R – Surfei algumas vezes nessa onda e acho que tem um ponto muito positivo para o Brasil, já que são ondas muito parecidas com as que surfamos por aqui, especialmente em competições. 

Alejo se prepara para estrear como comentarista da Globo e do SporTV nos Jogos Olímpicos de Tóquio. Foto Globo/Sérgio Zalis.

Claro que não são as ondas mais perfeitas do mundo, e talvez o que as pessoas esperavam de uma estreia olímpica, mas as ondulações são muito constantes por lá. E de novo, vai ser muito bom poder explicar mais sobre as regras do surfe, sobre a dificuldade de ter que lidar com o mar e que nenhuma onda é igual a outra. 

P – Agora sobre seus desafios pessoais, como se preparou para estrear como comentarista? Você já teve alguma experiência anterior nessa função?

R – Nunca comentei campeonato ao vivo, já tive participações como comentarista, mas nunca ao vivo. Na verdade, estou muito feliz. Sou surfista profissional e sigo tentando voltar para a elite. Então, conheço bastante. Também tenho estudado, me preparado muito.

P – Em quais comentaristas e jornalistas esportivos você tem se espelhado ou observado?

R – Sou muito fã de esportes de forma geral. Se tem algum esporte rolando na TV, independente da modalidade, eu paro para acompanhar. E uma pessoa que eu admiro muito o jeito de comentar é o Flavio Canto. Gosto muito do jeito que ele apresenta e da relação que ele tem com os atletas.

P – Você tem uma relação próxima com algum dos atletas que irá disputar, acha que vai poder contar com algumas informações privilegiadas ao longo dos Jogos?

R – De todos os quatro atletas brasileiros, o Gabriel é com quem eu tenho uma relação mais próxima. Competimos juntos durante anos, somos amigos.

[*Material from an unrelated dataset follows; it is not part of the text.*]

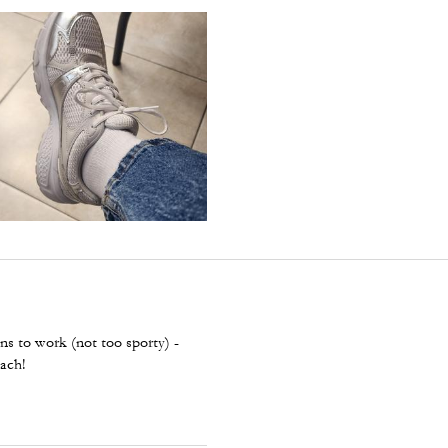
ns to work (not too sporty) -
oach!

Apesar de saber que atleta durante a competição está focado, e distante ao máximo de celular, vamos sim tentar trocar umas mensagens (risos).

P – Traçando um paralelo entre sua vivência com dupla cidadania, que também é o caso da Tatiana, como é ter que decidir por determinada nação e se você sofreu algum tipo de agressão por isso, como ocorre com a surfista?

R – Vou ser bem sincero nessa resposta, tá? Quando decidi representar o Brasil foi mais fácil do que com ela (Tatiana). Mas sofri bastante no começo. Quando eu vencia a mídia me chamava de brasileiro, quando perdia eu era o argentino naturalizado brasileiro. Então me sentia excluído por não ter vencido, com o tempo aprendi a lidar. 

Como falei, para mim foi natural. Vim para o Brasil com um mês de vida, comecei a surfar no Brasil. No caso da Tatiana, ela representou por muitos anos o Havaí/Estados Unidos. Mas tenho certeza que a Tatiana tem um orgulho enorme de representar a bandeira do Brasil, além de ela estar super bem no circuito mundial, e com muitas chances de dar uma medalha ao país.

Alejo Muniz em evento especial nas Maldivas. Foto WSL/Scott.

P – Sobre as chances de medalhas, como você vê o Brasil?

R – Não acho nada impossível termos quatro medalhas (risos). É difícil, mas não impossível. A começar por Gabriel e Ítalo, que na minha opinião são os grandes favoritos. A Tatiana está muito bem no ranking mundial e a Silvana é uma surfista extremamente radical, que tem grandes vantagens na onda a ser surfada nos jogos. Claro que é um sonho alto, mas não impossível.

P – E por falar em sonho alto, qual o seu hoje em dia?

R – Voltar à primeira divisão do surfe mundial. Voltar onde eu estava no momento em que fui obrigado a parar devido a uma lesão, seguida de uma cirurgia. Hoje quero provar para mim que sou capaz de estar lá novamente.